> [What to do] Please copy the last part of the entries exactly: the line that has "2021年10月12日" and every line up to and including the end, nothing more.

> [Dataset]
· · ·
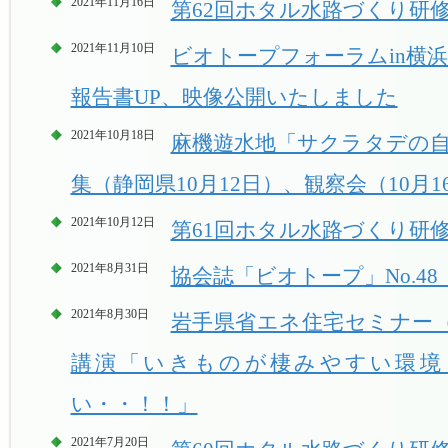
2021年11月16日
第62回ホタル水路づくり研修
2021年11月10日
ビオトープフォーラムin横浜2
報告書UP、映像公開いたしました
2021年10月18日
麻機遊水地「サクラタデの自
集（静岡県10月12日）、観察会（10月1
2021年10月12日
第61回ホタル水路づくり研修
2021年8月31日
協会誌「ビオトープ」No.4
2021年8月30日
岩手県省エネ住宅セミナー（
講演「いきものが棲みやすい環境
い・・！！」
2021年7月20日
· · ·
> [Written answer]
2021年10月12日
第61回ホタル水路づくり研修
2021年8月31日
協会誌「ビオトープ」No.4
2021年8月30日
岩手県省エネ住宅セミナー（
講演「いきものが棲みやすい環境
い・・！！」
2021年7月20日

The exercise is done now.